Perfect time to go to the bathroom, right? Not if they notice you’re gone. Thankfully, there is an easy way to make it seem like you are present in the room even if you have gotten up to make a sandwich or grab a drink from the fridge: a looping video of yourself that you set as a background. Here’s how.
First, download the Zoom app for Mac or for Windows. Once you have downloaded the app, created an account, and signed in, click your profile icon in the top-right corner of the screen and then select Settings.
Select Recording and then ensure that Optimize for 3rd party video editor is clicked. Review where the video recording will be stored, as you will need to access this later.
From here, navigate to the Background & Filters tab and select Virtual Backgrounds. At the bottom, you will see two options: I have a green screen and Mirror my video. Leave Mirror my video checked by default. If you have a green screen, select that option so Zoom can properly interpret that.
If you do not have one, consider streaming from an area with a solid background color. It also helps to have as little extraneous motion in the video as possible, such as a ceiling fan or other moving object. Keep those out of frame.
Exit the settings menu for now and go to the main menu. Click New Meeting and position yourself in the center of the frame where you would normally be for a meeting. Once you have done this, click Record at the bottom of the screen.
Let the video record for several seconds—5 seconds is a good length of time—and then stop the recording and click End to end the meeting. The recording will be converted to an MP4 file and stored in the designated folder.
Now return to the Backgrounds and Filters tab and click the + sign on the right side of the screen. Click Add Video and navigate to where your stored recording is. Select the MP4 file and add it as a background. Once you have done this, you can select the background and it will play on a loop when you choose to stand up and walk away.
A few things to keep in mind before you do this, however. Make sure the time of day in your recorded video matches the time of day of the meeting. You should also ensure that you’re wearing the same clothing. Those would both be pretty easy things to notice.
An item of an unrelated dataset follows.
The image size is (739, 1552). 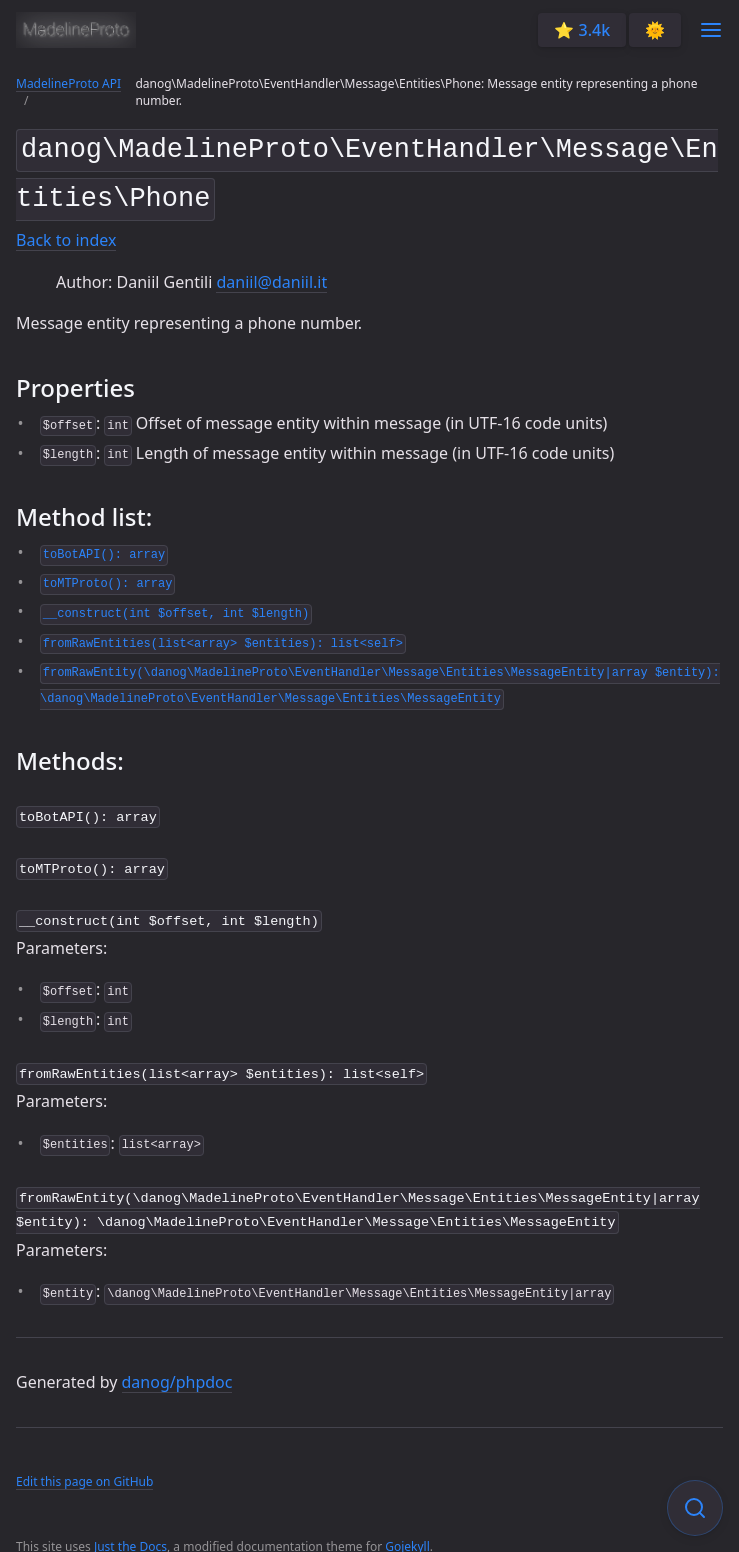 What do you see at coordinates (68, 83) in the screenshot?
I see `MadelineProto API` at bounding box center [68, 83].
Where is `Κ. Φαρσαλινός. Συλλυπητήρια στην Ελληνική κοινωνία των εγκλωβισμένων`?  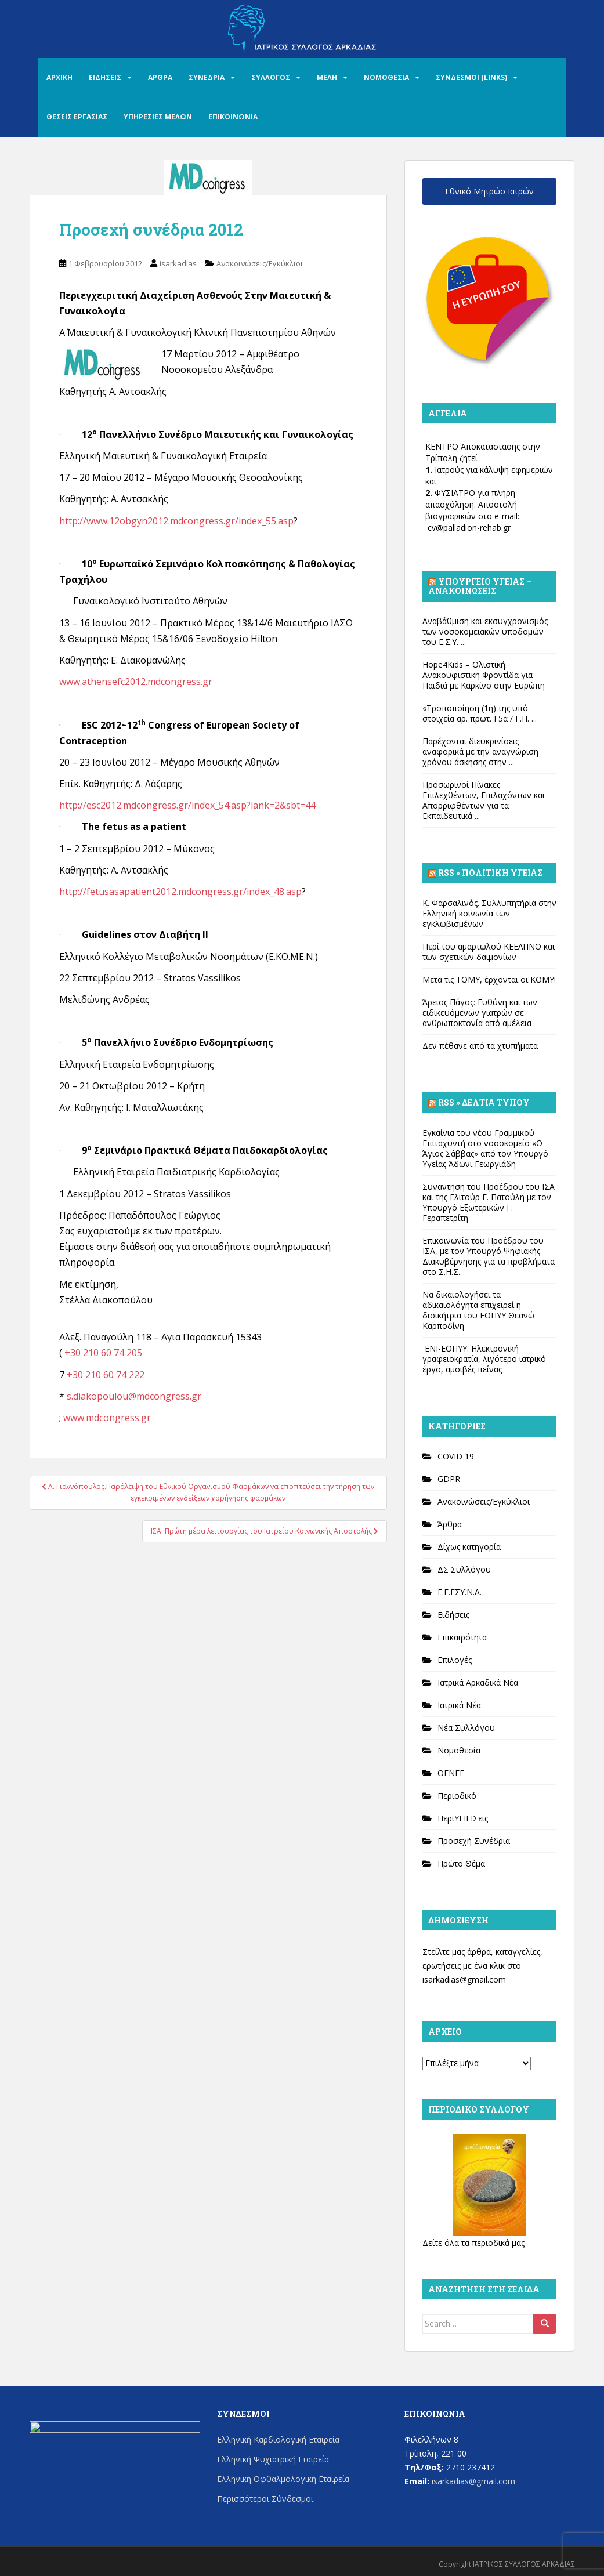 Κ. Φαρσαλινός. Συλλυπητήρια στην Ελληνική κοινωνία των εγκλωβισμένων is located at coordinates (489, 913).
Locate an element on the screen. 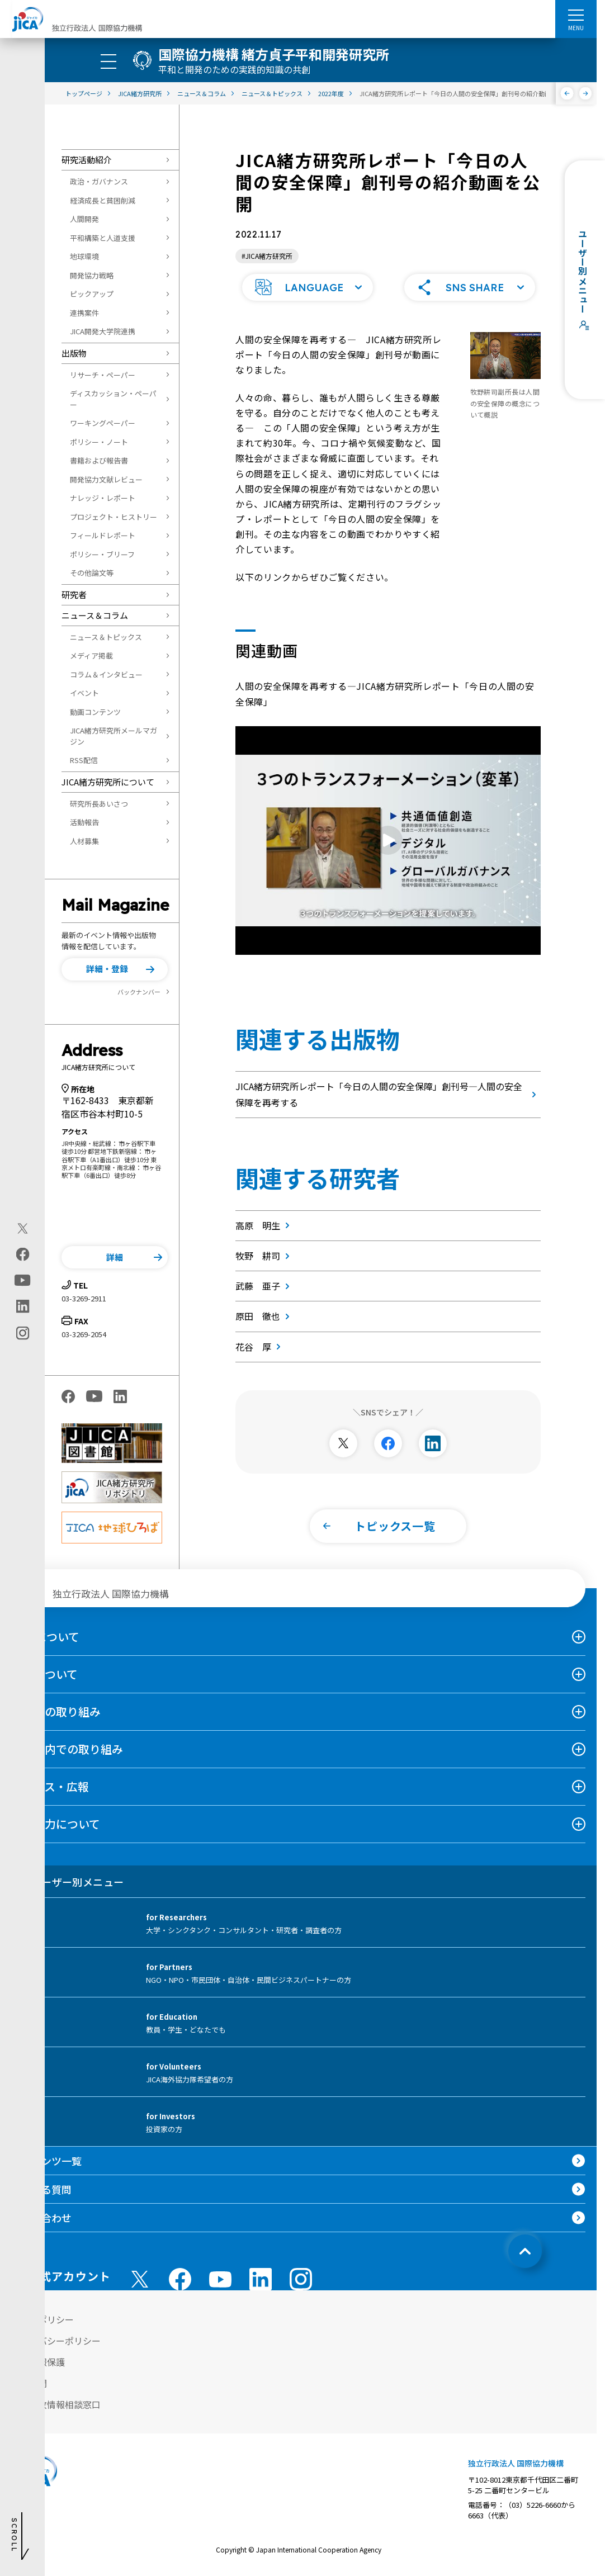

If you plan to skip out of a meeting, make sure to make your looping background at the start of the day to make sure all of the elements line up. Or, you know, don’t take the risk and sit through the meeting.
While we do not condone or recommend attempting to trick your way out of a meeting or virtual class, if you feel the need to do so, this trick will help you accomplish it. The more people involved in the meeting, the more likely you are to get away with it. If there is a lot of focus or attention on your screen, however, the looping effect is significantly more noticeable.
The bad news is that Skype doesn’t allow looping video backgrounds. This means that unless you can pull off a spectacular still-frame photo, you will need to stay present during Skype meetings.